- Description of the task
Images in the data are to be skipped, while every line is restated exactly as written.

[[ Records provided open ]]

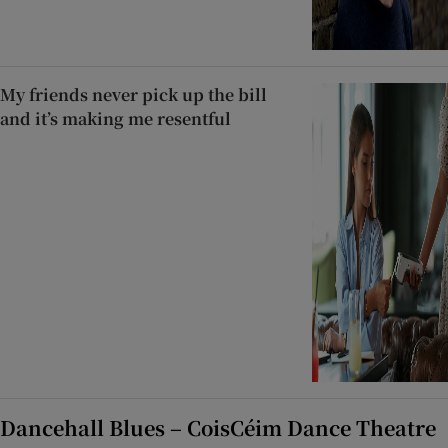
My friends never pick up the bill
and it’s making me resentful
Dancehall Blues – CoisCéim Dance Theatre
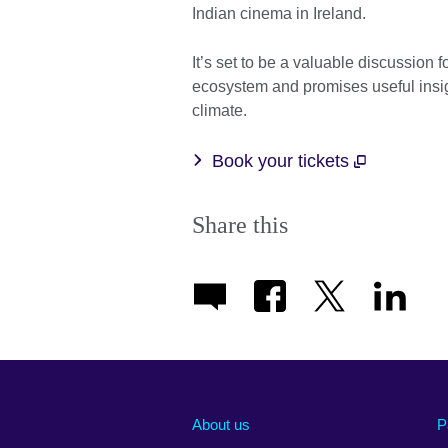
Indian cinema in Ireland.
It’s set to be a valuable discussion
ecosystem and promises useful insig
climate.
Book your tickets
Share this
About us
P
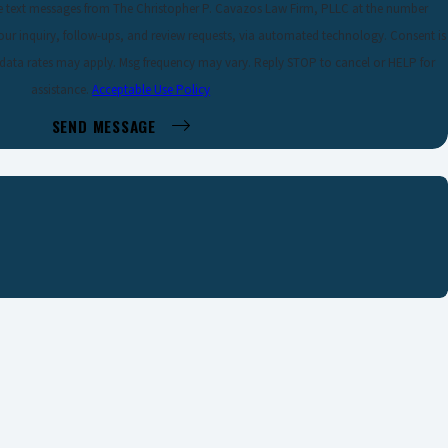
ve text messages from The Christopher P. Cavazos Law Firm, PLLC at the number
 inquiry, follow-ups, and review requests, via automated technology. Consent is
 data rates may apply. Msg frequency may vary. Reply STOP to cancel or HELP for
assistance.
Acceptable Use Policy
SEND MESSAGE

[[ Records provided closed ]]

- Exercise result
My friends never pick up the bill
and it’s making me resentful
Dancehall Blues – CoisCéim Dance Theatre
Indian cinema in Ireland.
It’s set to be a valuable discussion
ecosystem and promises useful insig
climate.
Book your tickets
Share this
About us
P
ve text messages from The Christopher P. Cavazos Law Firm, PLLC at the number
 inquiry, follow-ups, and review requests, via automated technology. Consent is
 data rates may apply. Msg frequency may vary. Reply STOP to cancel or HELP for
assistance.
Acceptable Use Policy
SEND MESSAGE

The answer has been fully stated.